If we are to conserve the living resources of the Southern Ocean, we need to monitor the region’s ecosystems so that we can distinguish between changes due to harvesting and those caused by environmental variability. These are essentially the aims of the CCAMLR Ecosystem Monitoring Program (CEMP).
Australia has supported CEMP with field studies since 1990 centred on the breeding biology and foraging ecology of the Adélie penguin. The studies seek to determine the degree to which the harvest of krill, the major food of Adélies, can effect their breeding performance. Parameters being monitored include the penguins’ weight on arrival to breed, the duration of parents’ incubation shifts, age-specific annual survival and recruitment, duration of foraging trips, breeding success and chick weight at fledging.
Standard methods were established with the aim of detecting a 10% change in a parameter with a 95% degree of confidence.
The CEMP program required that animals be captured for measurement. But we decided to automate the data collection with a system for weighing and identifying penguins as they walk freely to and from their colony. This system would enable weighing and recording of large numbers of penguins with minimal stress and trauma.
Our first automated penguin monitoring system (APMS), developed by AAD technicians, was installed at Béchervaise Island near Mawson in November 1990.
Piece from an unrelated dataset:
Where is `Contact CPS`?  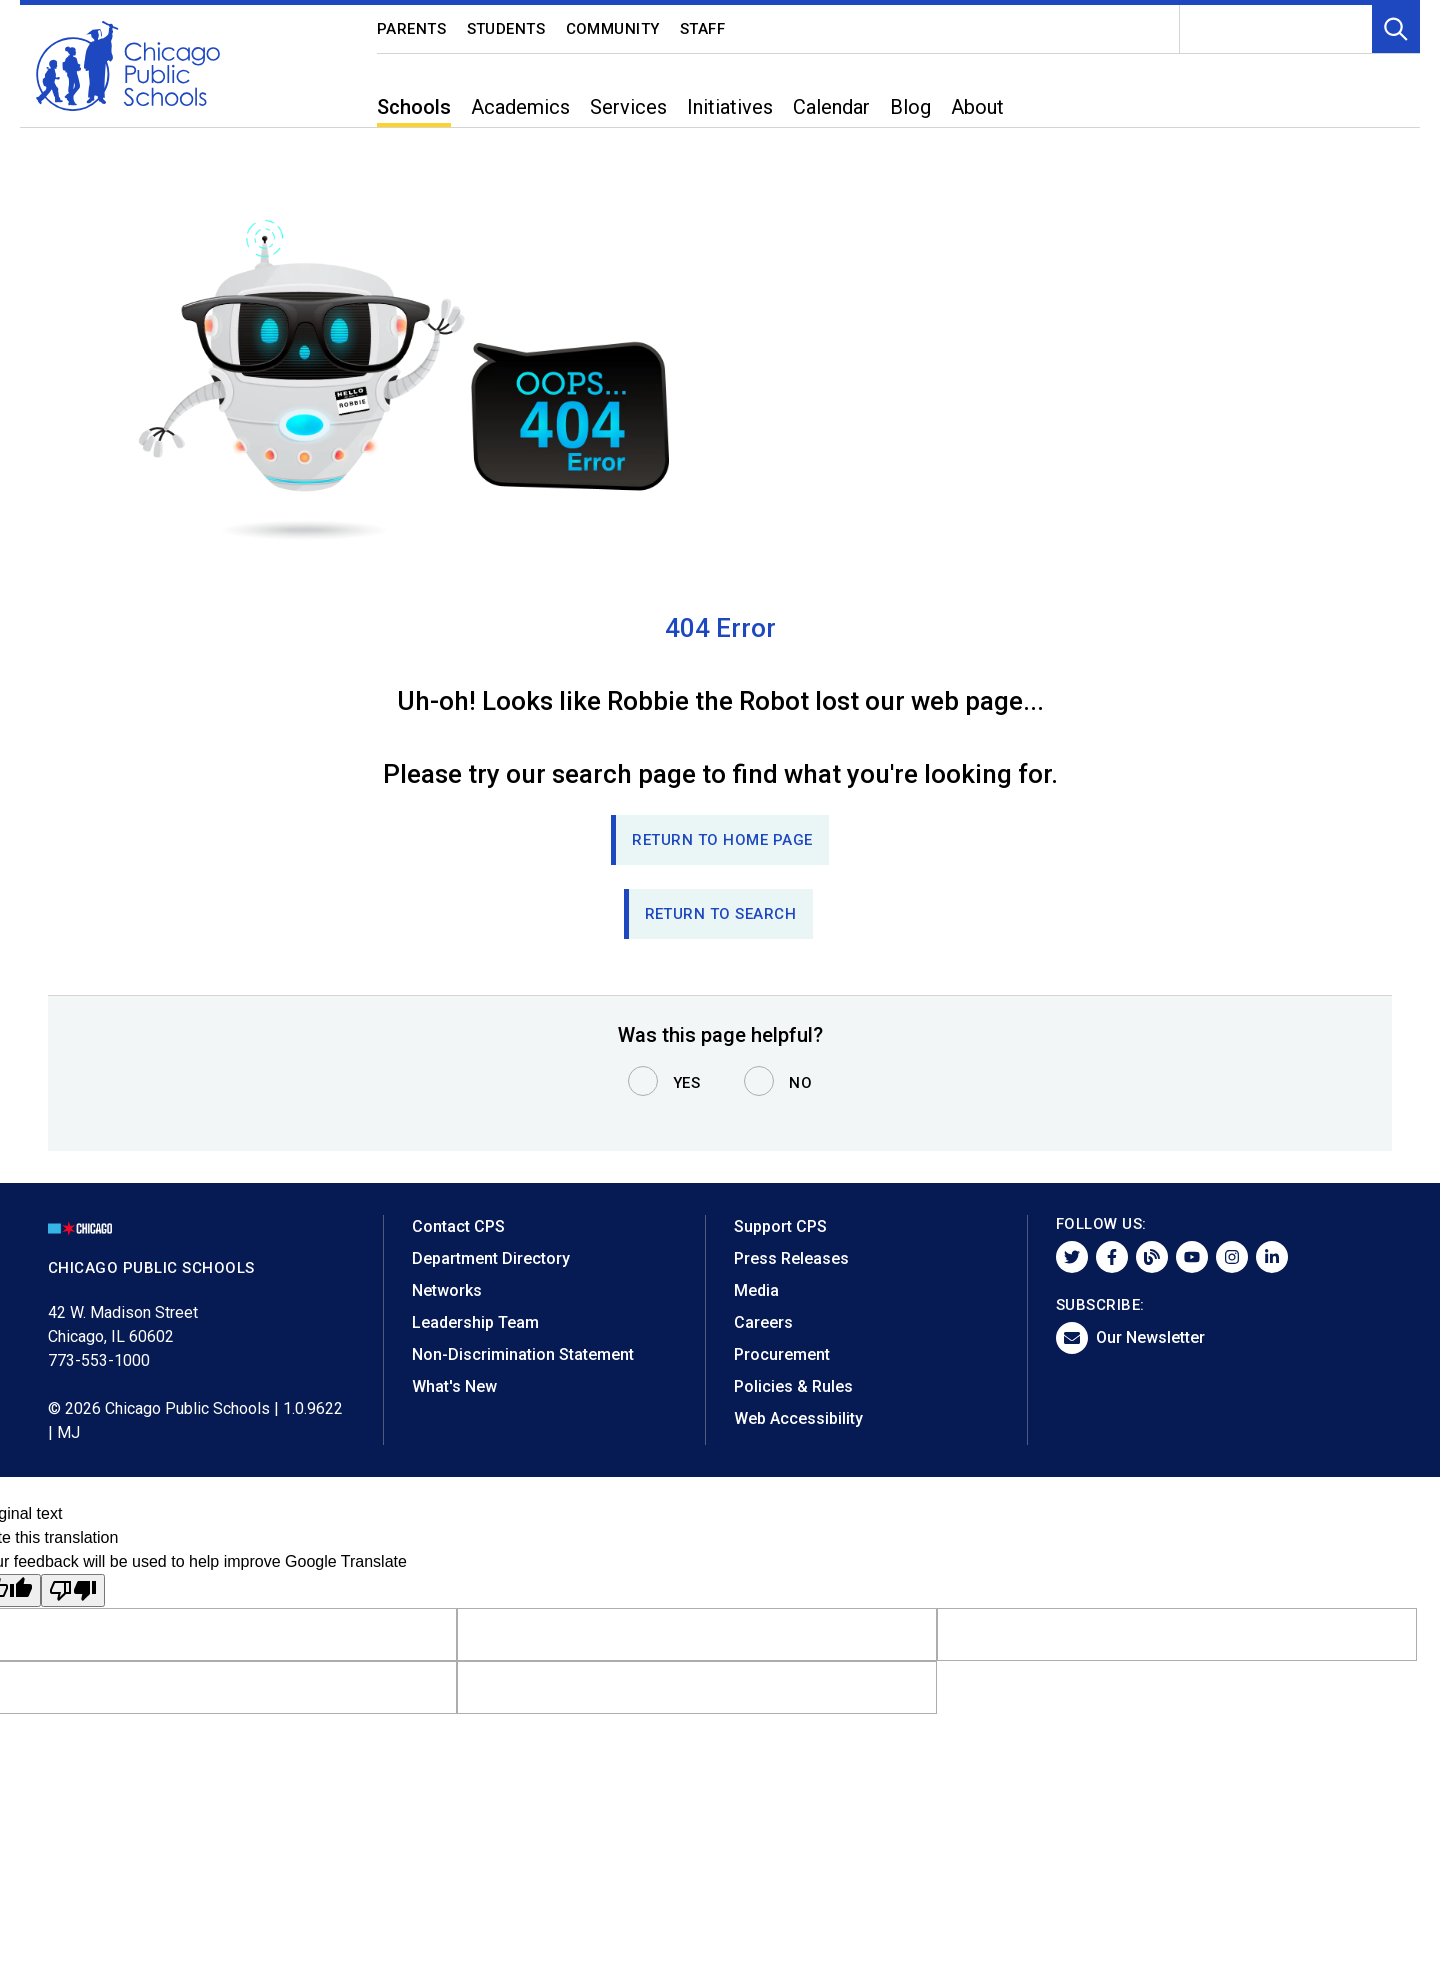
Contact CPS is located at coordinates (458, 1226).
The system involved use of infra-red beams to determine birds’ direction of travel. The 600mm-wide weighing platform was placed on the natural pathway taken by the penguins as they moved between their colony and the sea. Guiding fences were set up on either side to ensure birds crossed the platform. The following and subsequent seasons adults and chicks were given an electronic identification tag which was implanted under the skin. All adults were sexed by cloacal examination.
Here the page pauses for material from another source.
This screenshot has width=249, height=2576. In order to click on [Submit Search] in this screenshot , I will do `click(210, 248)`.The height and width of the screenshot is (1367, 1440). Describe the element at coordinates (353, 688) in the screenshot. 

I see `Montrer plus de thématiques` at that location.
At this point the system became a remote sensing device. It is solar powered and the data can be retrieved by computer on site or remotely via radio and telephone. At the heart of the system is the novel method of determining the weight of an unrestrained penguin crossing the weighing platform. We have called this dynamic or in motion weighing. The dynamic weight bears a statistical relationship to the mass of the bird but the method of measurement is different from that of both mass and weight. Mass, an absolute number, is determined by direct comparison with a standard weight on a balance (set of scales), while weight is determined by a device — a spring balance or a weighing platform — that measures the effect due to gravity.
The system records a series of instantaneous weights as the penguin moves across the weighing platform. The dynamic weight of the bird is then calculated from these through an algorithm which takes into account all instantaneous weights obtained, including the ramping up and down of weights occurring as the animal steps on and off the weighing platform. This weight has a statistical relationship to the mass of the bird.
The weighing system was calibrated by placing a series of static loads of known mass on the weighing platform. A regression coefficient — mass versus electronic output — was then calculated and stored. Dynamic calibration, which takes account of the weight of a moving animal, is achieved by experimental and statistical analysis. We have found that repeat weighings of a single bird give dynamic weights that are usually within five percent of each other. A comparison between weights obtained from the automated system and a clock face spring balance shows close agreement usually within the same range.
Occasionally however the weights taken for successive crossings of the same bird will vary widely. This is usually due to the speed at which a bird crosses the weigh bridge. The best crossings are those which are taken at a leisurely pace taking two seconds to cross the platform. Quicker crossings reduce the number of instantaneous weights obtained and so decrease the accuracy.